Acura expects the NSX to once again cast a design and performance halo on everything the Honda luxury marque does, Mendel says.
The brand admits it lost momentum in recent years.
“We just became vanilla…our styling became a little bland and polarizing,” Acura General Manager Mike Accavitti told the audience at the recent Automotive News World Congress.
Like Mendel, he also sees the NSX as a means to draw buyers to the brand’s other models, which include the ILX, TLX and RLX sedans and MDX and RDX CUVs.
“I don’t need to market NSXs to sell NSXs, but I can market NSXs to sell Acuras,” Accavitti said.
The new NSX, which Mendel says picks up where the original model left off in offering “unattainable supercar performance” for roughly $150,000, will be sold by all 273 of Acura’s U.S. dealers. But don’t look for a shiny display model on every showroom floor.
“Hopefully none of them sit on the showroom floor,” Mendel says, adding he wants Acura to stay one unit behind demand for the model.
While the first-gen NSX launched in 1990 and wasn’t fully revised during its run, he doesn’t see the wait for the third-gen NSX lasting 15 years.
Honda hoped to have the second-generation model on the market sooner than 2015, but had to devote resources to volume players in the wake of the recession and natural disasters in Asia.
“So do you do a next-generation Accord, or do you do an NSX? It’s really about triage and resources,” he says.
Acura sales inched up 1.5% in 2014, harmed by what Mendel calls “a self-inflicted injury on the sedan side,” as the brand sold down the TSX and TL sedans earlier than expected and debuted their replacement, the TLX, later than expected.
Having a full year to sell the new midsize TLX, plus having an updated compact ILX, should improve Acura’s car sales, he says.
The brand also is expected to freshen its CUVs this year.
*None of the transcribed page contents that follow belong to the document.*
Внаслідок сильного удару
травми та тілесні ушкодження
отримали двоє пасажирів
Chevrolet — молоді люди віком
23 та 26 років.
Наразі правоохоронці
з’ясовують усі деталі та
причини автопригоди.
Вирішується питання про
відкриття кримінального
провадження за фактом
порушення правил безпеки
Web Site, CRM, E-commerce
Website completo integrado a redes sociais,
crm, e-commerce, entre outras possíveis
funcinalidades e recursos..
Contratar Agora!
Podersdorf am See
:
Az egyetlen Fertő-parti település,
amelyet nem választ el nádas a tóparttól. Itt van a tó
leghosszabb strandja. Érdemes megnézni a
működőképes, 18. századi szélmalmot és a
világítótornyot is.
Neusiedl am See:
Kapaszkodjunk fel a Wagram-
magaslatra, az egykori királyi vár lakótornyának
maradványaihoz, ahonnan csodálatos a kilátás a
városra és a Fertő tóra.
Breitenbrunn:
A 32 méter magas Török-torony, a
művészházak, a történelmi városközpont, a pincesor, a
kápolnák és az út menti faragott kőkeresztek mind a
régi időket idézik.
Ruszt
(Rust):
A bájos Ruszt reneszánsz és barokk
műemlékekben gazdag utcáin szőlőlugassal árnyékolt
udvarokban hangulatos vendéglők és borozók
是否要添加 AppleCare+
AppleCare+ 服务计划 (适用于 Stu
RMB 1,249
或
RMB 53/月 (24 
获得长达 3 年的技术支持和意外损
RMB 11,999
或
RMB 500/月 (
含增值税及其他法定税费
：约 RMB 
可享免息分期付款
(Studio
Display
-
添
A refreshed RDX will be at next month’s Chicago show.
With Acura selling nearly double the number of CUVs as it did cars in 2014, and CUVs continuing to grow in number and sales volume, Mendel says the brand is looking for “white space” in its CUV lineup.
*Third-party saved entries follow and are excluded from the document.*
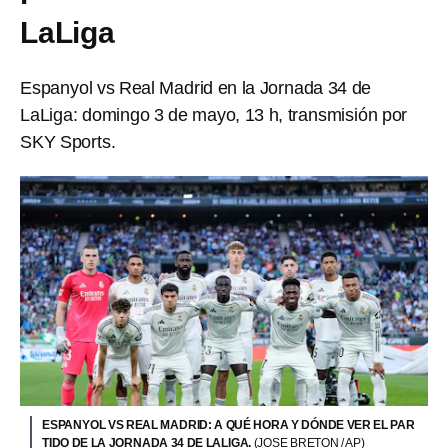
LaLiga
Espanyol vs Real Madrid en la Jornada 34 de
LaLiga: domingo 3 de mayo, 13 h, transmisión por
SKY Sports.
ESPANYOL VS REAL MADRID: A QUÉ HORA Y DÓNDE VER EL PAR
TIDO DE LA JORNADA 34 DE LALIGA.
(JOSE BRETON / AP)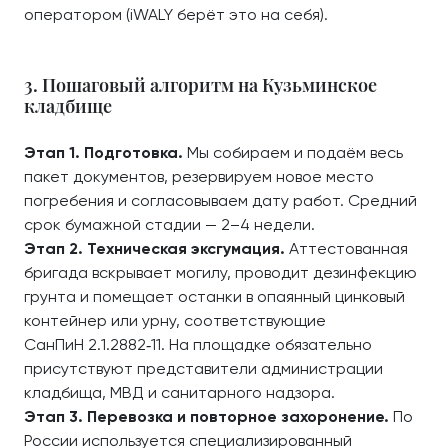
оператором (iWALY берёт это на себя).
3. Пошаговый алгоритм на Кузьминское
кладбище
Этап 1. Подготовка.
Мы собираем и подаём весь
пакет документов, резервируем новое место
погребения и согласовываем дату работ. Средний
срок бумажной стадии — 2–4 недели.
Этап 2. Техническая эксгумация.
Аттестованная
бригада вскрывает могилу, проводит дезинфекцию
грунта и помещает останки в опаянный цинковый
контейнер или урну, соответствующие
СанПиН 2.1.2882‑11. На площадке обязательно
присутствуют представители администрации
кладбища, МВД и санитарного надзора.
Этап 3. Перевозка и повторное захоронение.
По
России используется специализированный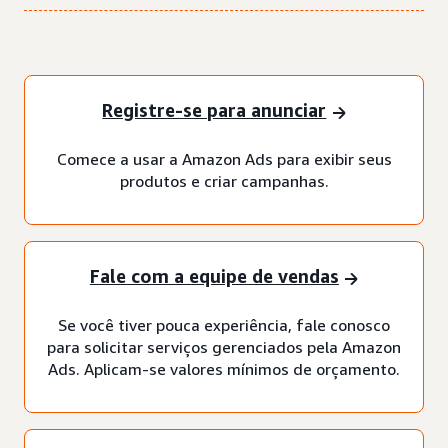
Registre-se para anunciar
Comece a usar a Amazon Ads para exibir seus
produtos e criar campanhas.
Fale com a equipe de vendas
Se você tiver pouca experiência, fale conosco
para solicitar serviços gerenciados pela Amazon
Ads. Aplicam-se valores mínimos de orçamento.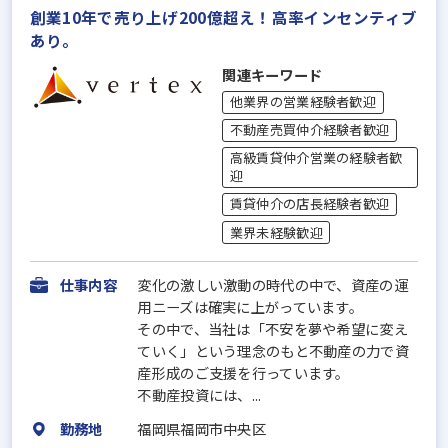
創業10年で売り上げ200億超え！高率インセンティブ
あり。
関連キーワード
他業界の営業経験者歓迎
不動産売買仲介経験者歓迎
高級賃貸仲介営業の経験者歓
迎
賃貸仲介の店長経験者歓迎
業界未経験歓迎
仕事内容
変化の激しい激動の時代の中で、資産の運
用ニーズは確実に上がっています。
その中で、当社は「不安を夢や希望に変え
ていく」という理念のもと不動産の力で資
産形成のご支援を行っています。
不動産投資には、...
勤務地
福岡県福岡市中央区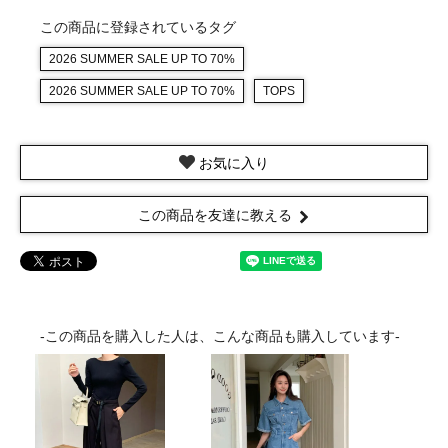
この商品に登録されているタグ
2026 SUMMER SALE UP TO 70%
2026 SUMMER SALE UP TO 70%
TOPS
お気に入り
この商品を友達に教える
-この商品を購入した人は、こんな商品も購入しています-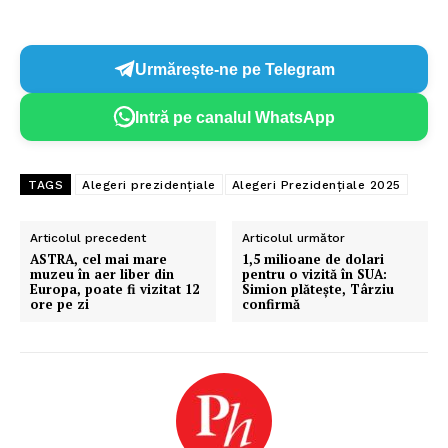
Urmărește-ne pe Telegram
Intră pe canalul WhatsApp
TAGS
Alegeri prezidențiale
Alegeri Prezidențiale 2025
Articolul precedent
Articolul următor
ASTRA, cel mai mare
1,5 milioane de dolari
muzeu în aer liber din
pentru o vizită în SUA:
Europa, poate fi vizitat 12
Simion plătește, Târziu
ore pe zi
confirmă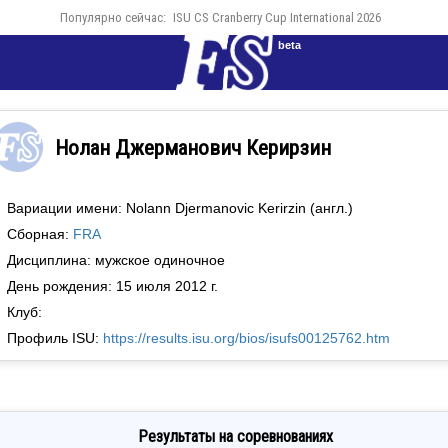
Популярно сейчас:
ISU CS Cranberry Cup International 2026
beta
Нолан Джерманович Керирзин
Вариации имени: Nolann Djermanovic Kerirzin (англ.)
Сборная:
FRA
Дисциплина: мужское одиночное
День рождения: 15 июля 2012 г.
Клуб:
Профиль ISU:
https://results.isu.org/bios/isufs00125762.htm
Результаты на соревнованиях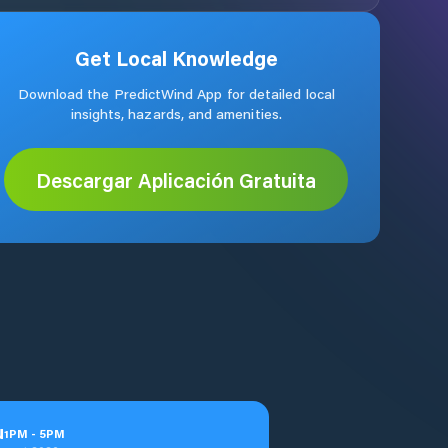
Get Local Knowledge
Download the PredictWind App for detailed local
insights, hazards, and amenities.
Descargar Aplicación Gratuita
u
1
PM
-
5
PM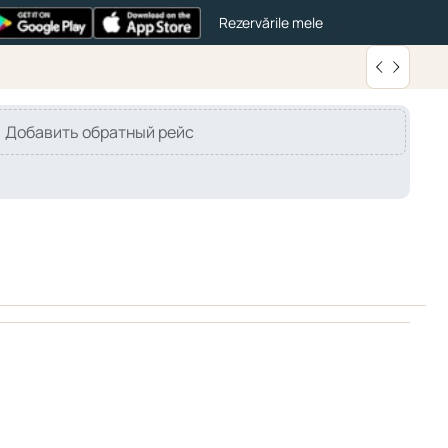
Rezervările mele
Добавить обратный рейс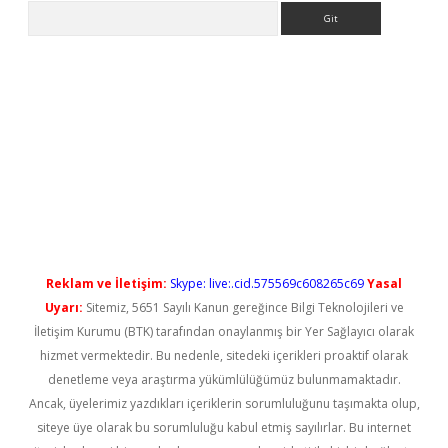
Arama
ilbet casino
Reklam ve İletişim:
Skype: live:.cid.575569c608265c69
Yasal
Uyarı:
Sitemiz, 5651 Sayılı Kanun gereğince Bilgi Teknolojileri ve
İletişim Kurumu (BTK) tarafından onaylanmış bir Yer Sağlayıcı olarak
hizmet vermektedir. Bu nedenle, sitedeki içerikleri proaktif olarak
denetleme veya araştırma yükümlülüğümüz bulunmamaktadır.
Ancak, üyelerimiz yazdıkları içeriklerin sorumluluğunu taşımakta olup,
siteye üye olarak bu sorumluluğu kabul etmiş sayılırlar. Bu internet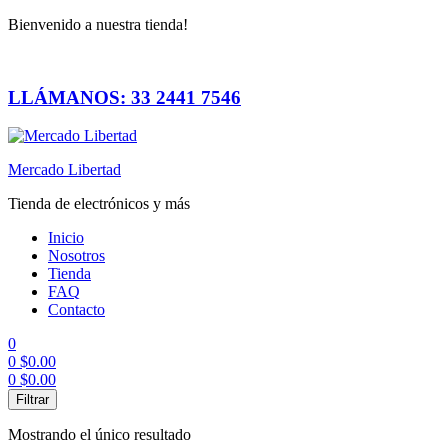
Bienvenido a nuestra tienda!
LLÁMANOS: 33 2441 7546
Mercado Libertad
Tienda de electrónicos y más
Inicio
Nosotros
Tienda
FAQ
Contacto
0
0
$
0.00
0
$
0.00
Menú
Filtrar
Mostrando el único resultado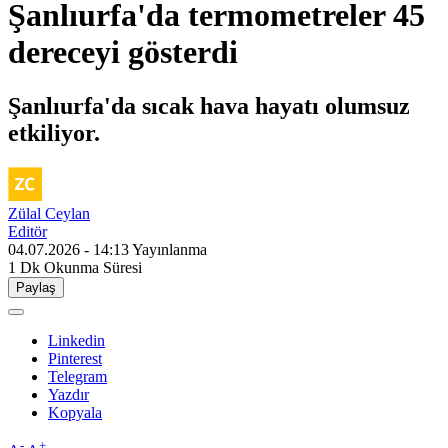
Şanlıurfa'da termometreler 45
dereceyi gösterdi
Şanlıurfa'da sıcak hava hayatı olumsuz
etkiliyor.
Zülal Ceylan
Editör
04.07.2026 - 14:13
Yayınlanma
1 Dk
Okunma Süresi
Paylaş
Linkedin
Pinterest
Telegram
Yazdır
Kopyala
-
+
He calls an Acura version of the soon-to-launch Honda HR-V CUV “potentially the only place you could go” and something the brand is studying.
The HR-V is built on the subcompact Honda Fit’s platform and is smaller than Honda’s wildly successful compact CR-V.
If Acura were to do an HR-V derivative, it would slot below the RDX in size and presumably in price.
The BMW X1 begins at $31,200, while the RDX-competitor X3 is $38,500 to start.